• Work order: How many lines in this material include the string "Fixed"? Answer with the number and nothing further.

• Supplied data:
════════

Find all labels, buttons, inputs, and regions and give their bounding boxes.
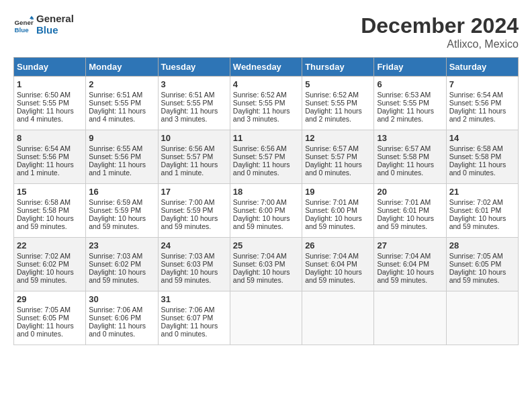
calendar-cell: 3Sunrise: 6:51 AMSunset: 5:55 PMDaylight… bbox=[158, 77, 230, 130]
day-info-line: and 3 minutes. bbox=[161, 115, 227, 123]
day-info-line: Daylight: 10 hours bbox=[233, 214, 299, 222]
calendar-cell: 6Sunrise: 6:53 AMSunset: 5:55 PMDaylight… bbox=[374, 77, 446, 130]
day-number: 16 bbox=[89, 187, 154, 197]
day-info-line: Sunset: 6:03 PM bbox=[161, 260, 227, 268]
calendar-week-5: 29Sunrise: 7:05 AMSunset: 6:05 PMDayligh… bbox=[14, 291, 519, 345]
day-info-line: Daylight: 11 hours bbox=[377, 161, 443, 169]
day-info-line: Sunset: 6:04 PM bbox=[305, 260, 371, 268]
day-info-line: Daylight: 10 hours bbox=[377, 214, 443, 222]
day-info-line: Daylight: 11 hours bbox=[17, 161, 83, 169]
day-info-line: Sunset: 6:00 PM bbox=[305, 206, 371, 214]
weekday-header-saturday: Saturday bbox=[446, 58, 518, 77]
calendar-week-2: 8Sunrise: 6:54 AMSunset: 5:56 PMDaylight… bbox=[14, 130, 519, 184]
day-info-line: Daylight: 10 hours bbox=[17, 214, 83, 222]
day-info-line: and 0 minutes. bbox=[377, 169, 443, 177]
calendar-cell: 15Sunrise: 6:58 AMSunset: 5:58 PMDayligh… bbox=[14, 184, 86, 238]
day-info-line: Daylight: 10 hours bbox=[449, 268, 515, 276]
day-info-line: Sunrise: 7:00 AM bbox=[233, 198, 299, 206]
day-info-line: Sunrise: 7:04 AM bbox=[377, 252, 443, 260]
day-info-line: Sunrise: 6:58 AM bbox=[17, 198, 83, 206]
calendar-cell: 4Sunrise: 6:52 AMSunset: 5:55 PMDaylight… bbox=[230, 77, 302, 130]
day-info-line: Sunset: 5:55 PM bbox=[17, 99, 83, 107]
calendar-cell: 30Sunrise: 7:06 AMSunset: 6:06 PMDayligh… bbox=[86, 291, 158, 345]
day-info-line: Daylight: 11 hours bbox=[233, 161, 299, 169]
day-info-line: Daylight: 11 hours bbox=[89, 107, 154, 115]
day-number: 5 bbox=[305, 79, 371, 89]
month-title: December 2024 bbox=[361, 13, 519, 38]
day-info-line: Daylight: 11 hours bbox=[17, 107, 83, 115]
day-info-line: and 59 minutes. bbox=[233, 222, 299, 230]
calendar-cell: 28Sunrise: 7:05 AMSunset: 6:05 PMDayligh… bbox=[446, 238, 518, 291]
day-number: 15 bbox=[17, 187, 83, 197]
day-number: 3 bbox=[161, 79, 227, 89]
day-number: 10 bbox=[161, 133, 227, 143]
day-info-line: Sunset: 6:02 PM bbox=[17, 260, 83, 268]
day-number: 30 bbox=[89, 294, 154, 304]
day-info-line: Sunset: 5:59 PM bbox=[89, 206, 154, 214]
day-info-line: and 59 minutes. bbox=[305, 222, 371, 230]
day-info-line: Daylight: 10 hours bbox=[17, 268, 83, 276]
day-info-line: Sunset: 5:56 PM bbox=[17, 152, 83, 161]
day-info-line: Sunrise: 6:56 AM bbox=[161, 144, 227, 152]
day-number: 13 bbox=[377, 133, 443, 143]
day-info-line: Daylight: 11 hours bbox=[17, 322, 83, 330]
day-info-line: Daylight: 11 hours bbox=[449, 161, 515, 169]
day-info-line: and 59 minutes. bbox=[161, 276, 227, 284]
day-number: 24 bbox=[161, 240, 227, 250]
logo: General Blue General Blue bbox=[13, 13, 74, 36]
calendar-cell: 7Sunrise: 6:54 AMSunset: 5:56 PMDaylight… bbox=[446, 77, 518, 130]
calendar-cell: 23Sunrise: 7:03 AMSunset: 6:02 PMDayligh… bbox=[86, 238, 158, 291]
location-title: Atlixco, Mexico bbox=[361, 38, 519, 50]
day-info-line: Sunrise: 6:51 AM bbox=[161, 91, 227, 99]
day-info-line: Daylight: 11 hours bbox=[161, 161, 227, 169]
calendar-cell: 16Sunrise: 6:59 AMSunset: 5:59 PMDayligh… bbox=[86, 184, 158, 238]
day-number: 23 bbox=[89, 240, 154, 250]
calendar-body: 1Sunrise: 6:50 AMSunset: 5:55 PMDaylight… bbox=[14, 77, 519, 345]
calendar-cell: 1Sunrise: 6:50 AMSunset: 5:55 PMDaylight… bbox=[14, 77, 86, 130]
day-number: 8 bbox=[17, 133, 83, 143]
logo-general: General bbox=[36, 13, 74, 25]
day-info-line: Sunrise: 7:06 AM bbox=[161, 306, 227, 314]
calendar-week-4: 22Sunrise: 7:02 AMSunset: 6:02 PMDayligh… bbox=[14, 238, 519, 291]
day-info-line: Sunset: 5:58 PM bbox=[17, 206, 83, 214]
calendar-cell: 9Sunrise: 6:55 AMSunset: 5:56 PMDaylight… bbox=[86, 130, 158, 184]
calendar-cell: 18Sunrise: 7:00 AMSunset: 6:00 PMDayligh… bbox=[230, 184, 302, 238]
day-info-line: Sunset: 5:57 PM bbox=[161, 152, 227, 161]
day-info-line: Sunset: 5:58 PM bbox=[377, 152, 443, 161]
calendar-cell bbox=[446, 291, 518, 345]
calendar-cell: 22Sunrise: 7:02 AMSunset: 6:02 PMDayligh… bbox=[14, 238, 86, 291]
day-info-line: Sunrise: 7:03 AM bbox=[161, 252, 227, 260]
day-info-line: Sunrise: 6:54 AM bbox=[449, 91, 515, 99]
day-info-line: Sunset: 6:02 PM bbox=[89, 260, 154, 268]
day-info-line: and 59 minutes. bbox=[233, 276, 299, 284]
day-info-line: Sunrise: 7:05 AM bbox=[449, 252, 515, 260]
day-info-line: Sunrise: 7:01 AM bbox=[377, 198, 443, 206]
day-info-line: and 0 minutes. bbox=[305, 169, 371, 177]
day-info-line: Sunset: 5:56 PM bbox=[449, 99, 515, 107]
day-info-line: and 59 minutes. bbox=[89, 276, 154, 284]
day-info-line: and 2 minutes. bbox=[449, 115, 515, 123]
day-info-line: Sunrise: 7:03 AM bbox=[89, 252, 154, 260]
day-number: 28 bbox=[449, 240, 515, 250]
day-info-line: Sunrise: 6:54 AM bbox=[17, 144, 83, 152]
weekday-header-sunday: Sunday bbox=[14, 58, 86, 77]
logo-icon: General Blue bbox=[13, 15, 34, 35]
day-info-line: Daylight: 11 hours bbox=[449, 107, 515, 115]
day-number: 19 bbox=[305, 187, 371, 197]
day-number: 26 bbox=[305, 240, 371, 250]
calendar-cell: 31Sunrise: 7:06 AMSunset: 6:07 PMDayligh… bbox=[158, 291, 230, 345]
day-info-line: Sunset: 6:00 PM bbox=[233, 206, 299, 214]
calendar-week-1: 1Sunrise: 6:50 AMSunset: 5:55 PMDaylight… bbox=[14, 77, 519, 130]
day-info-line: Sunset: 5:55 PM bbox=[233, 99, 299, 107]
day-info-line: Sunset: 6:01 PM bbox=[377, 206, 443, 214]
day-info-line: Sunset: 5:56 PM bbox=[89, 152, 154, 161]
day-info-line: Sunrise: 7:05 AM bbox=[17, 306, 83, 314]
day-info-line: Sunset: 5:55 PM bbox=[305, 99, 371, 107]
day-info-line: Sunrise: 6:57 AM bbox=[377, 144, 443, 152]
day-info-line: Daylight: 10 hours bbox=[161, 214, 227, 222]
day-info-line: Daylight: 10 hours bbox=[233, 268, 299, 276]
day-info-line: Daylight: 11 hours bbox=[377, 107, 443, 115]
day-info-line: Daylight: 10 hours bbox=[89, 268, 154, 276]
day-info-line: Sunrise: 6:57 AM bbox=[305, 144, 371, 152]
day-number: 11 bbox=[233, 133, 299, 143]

════════

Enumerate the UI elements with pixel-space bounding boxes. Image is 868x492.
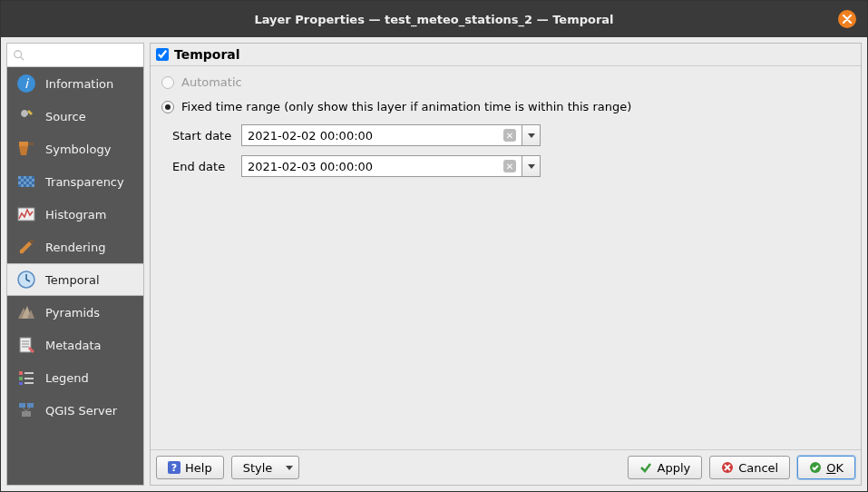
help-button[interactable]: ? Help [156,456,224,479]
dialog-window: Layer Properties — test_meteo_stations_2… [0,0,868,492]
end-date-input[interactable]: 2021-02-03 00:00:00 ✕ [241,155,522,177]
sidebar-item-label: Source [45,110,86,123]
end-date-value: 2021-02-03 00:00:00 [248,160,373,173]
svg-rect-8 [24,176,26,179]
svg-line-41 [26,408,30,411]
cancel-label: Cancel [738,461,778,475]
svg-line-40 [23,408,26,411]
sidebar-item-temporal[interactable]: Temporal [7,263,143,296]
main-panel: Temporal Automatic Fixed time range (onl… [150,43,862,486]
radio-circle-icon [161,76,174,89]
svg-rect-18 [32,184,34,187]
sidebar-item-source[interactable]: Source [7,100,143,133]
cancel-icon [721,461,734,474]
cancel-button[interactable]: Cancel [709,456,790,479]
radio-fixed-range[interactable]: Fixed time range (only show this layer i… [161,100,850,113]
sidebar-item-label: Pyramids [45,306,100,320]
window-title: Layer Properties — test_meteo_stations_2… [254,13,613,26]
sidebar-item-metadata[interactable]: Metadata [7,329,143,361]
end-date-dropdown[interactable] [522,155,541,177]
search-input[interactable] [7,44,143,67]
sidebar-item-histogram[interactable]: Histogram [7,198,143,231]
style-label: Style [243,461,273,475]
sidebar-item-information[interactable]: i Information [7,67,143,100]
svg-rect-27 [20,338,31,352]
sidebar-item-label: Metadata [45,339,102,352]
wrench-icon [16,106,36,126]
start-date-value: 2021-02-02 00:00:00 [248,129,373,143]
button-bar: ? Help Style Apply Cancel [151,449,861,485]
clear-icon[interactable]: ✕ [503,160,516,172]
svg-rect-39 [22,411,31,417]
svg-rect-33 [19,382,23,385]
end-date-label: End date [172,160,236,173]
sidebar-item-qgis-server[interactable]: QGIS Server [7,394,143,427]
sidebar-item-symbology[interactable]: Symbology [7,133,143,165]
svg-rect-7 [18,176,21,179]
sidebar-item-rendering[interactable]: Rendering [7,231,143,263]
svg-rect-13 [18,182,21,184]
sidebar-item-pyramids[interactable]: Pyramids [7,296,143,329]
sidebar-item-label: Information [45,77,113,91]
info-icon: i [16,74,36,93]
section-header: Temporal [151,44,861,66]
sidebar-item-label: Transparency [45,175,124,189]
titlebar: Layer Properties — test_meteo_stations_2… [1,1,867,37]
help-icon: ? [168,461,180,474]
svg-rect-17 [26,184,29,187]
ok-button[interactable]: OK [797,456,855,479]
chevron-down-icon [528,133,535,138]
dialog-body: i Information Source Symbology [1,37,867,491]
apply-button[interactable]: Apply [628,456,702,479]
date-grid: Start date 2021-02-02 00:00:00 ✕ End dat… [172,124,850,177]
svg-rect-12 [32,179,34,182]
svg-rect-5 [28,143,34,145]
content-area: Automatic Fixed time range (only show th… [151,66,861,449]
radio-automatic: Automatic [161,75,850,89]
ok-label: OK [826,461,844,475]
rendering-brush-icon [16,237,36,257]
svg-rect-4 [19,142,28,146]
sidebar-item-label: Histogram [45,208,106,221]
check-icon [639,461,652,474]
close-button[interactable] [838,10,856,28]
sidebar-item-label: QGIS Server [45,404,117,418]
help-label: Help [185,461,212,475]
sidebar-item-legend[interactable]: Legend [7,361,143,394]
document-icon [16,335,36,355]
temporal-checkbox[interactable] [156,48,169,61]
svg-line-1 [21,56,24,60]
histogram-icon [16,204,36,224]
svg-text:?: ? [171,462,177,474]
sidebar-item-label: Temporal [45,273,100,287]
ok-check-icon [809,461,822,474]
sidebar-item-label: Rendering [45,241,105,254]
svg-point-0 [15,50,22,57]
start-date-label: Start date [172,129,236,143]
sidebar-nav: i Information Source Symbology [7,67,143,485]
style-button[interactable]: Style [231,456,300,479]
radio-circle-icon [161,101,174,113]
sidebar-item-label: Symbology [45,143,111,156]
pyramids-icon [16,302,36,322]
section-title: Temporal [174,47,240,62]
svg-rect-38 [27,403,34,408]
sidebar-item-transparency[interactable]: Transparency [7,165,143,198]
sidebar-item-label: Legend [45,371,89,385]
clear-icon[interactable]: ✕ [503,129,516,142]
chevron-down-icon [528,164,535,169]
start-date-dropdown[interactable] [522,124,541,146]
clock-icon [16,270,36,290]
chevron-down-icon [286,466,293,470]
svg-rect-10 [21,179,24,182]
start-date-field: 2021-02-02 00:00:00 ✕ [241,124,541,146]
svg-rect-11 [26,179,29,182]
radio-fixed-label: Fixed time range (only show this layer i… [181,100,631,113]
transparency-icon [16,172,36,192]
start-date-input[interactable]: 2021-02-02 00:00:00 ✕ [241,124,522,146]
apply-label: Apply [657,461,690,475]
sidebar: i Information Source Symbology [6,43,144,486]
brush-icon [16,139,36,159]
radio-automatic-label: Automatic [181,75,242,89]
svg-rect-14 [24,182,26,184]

════════

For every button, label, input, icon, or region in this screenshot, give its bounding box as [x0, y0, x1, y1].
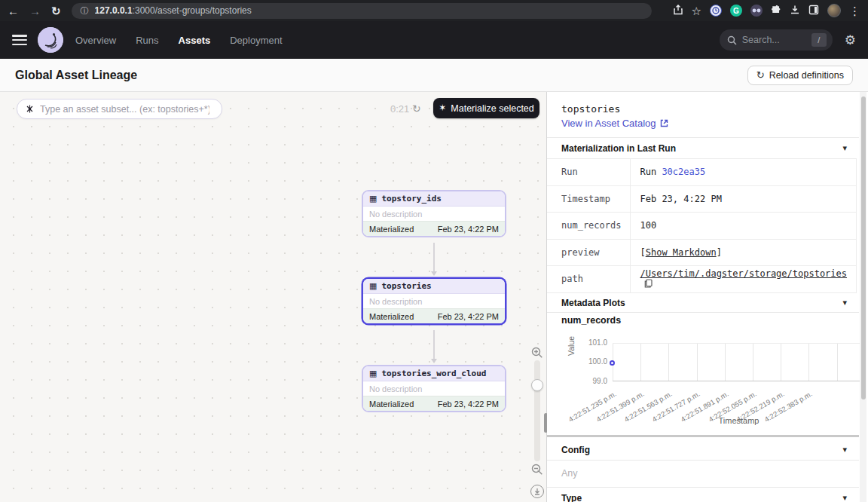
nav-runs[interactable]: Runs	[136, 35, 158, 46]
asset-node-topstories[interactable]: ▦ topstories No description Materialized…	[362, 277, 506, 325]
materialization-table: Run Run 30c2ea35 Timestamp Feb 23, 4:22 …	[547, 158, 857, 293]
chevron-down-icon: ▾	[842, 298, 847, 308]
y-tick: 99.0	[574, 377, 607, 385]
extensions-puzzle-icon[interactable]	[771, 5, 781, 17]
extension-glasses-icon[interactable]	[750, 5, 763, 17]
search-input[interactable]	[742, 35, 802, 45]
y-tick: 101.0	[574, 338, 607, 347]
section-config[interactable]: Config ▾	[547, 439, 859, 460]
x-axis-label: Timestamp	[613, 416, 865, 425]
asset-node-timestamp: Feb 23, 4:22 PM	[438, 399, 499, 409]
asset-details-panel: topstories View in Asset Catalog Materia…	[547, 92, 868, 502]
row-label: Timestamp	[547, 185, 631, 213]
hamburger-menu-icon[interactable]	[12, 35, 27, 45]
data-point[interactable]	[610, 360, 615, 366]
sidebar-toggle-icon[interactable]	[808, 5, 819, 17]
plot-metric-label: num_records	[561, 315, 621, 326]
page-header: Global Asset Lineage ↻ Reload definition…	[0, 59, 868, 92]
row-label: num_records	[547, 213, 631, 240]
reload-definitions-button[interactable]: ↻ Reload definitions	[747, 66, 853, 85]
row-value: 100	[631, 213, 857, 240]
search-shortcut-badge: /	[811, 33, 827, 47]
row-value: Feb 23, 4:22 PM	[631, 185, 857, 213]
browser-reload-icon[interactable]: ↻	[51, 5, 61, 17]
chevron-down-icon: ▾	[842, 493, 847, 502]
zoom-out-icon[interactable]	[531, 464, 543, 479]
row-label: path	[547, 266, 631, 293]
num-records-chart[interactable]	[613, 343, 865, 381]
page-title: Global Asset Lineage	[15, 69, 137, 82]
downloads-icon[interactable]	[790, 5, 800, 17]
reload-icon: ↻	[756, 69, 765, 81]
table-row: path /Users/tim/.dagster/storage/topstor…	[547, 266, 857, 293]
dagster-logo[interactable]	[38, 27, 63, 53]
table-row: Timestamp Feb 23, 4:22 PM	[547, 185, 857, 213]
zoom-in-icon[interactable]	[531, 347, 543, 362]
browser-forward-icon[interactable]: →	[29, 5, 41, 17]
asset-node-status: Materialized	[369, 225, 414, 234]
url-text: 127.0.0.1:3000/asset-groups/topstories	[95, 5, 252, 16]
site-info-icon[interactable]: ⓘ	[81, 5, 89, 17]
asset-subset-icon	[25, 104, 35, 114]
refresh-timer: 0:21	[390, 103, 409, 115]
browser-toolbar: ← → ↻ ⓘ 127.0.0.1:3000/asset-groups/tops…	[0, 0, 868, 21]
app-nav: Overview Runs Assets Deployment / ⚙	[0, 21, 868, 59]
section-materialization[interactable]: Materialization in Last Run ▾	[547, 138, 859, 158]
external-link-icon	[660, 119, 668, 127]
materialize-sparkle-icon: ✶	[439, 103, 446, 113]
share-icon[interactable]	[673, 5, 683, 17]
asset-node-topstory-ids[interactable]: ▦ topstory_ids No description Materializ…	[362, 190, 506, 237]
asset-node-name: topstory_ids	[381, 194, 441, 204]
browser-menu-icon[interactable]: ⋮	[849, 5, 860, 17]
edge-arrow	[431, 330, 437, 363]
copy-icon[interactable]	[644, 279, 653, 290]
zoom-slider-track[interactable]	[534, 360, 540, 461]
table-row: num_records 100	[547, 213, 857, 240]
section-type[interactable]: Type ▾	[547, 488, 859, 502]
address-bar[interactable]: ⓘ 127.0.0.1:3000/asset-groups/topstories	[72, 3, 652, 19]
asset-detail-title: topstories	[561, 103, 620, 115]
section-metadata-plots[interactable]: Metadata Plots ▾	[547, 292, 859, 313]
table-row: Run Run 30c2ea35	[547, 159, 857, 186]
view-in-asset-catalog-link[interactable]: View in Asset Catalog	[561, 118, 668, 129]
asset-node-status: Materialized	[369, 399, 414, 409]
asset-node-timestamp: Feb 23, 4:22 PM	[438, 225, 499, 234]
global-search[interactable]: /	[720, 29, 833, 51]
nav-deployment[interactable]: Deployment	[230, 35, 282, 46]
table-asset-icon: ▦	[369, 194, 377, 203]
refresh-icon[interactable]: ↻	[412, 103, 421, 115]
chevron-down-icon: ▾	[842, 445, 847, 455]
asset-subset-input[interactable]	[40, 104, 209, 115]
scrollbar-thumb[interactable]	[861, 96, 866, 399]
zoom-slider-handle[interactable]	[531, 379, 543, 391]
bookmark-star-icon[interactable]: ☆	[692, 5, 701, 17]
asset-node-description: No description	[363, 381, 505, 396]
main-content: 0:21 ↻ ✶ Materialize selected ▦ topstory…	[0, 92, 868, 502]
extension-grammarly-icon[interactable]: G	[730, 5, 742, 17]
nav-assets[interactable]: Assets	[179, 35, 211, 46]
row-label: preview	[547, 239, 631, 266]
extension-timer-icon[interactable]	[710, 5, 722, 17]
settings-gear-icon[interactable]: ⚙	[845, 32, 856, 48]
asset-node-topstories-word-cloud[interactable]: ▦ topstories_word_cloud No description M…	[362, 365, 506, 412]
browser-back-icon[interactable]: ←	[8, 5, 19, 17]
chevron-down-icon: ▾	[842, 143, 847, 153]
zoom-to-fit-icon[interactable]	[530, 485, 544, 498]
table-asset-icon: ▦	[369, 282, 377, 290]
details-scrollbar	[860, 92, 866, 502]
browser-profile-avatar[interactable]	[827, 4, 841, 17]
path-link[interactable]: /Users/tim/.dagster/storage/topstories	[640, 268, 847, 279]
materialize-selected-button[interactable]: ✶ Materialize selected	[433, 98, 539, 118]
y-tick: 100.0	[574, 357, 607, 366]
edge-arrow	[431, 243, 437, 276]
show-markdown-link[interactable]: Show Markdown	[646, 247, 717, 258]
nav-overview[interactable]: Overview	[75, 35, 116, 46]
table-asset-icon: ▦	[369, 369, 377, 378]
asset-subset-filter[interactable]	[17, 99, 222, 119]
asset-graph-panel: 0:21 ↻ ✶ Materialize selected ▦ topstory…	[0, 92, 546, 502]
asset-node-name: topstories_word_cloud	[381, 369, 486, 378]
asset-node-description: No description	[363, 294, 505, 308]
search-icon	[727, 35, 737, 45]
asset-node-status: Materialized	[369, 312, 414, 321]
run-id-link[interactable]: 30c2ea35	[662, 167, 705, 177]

════════

• Answer for this exercise: 4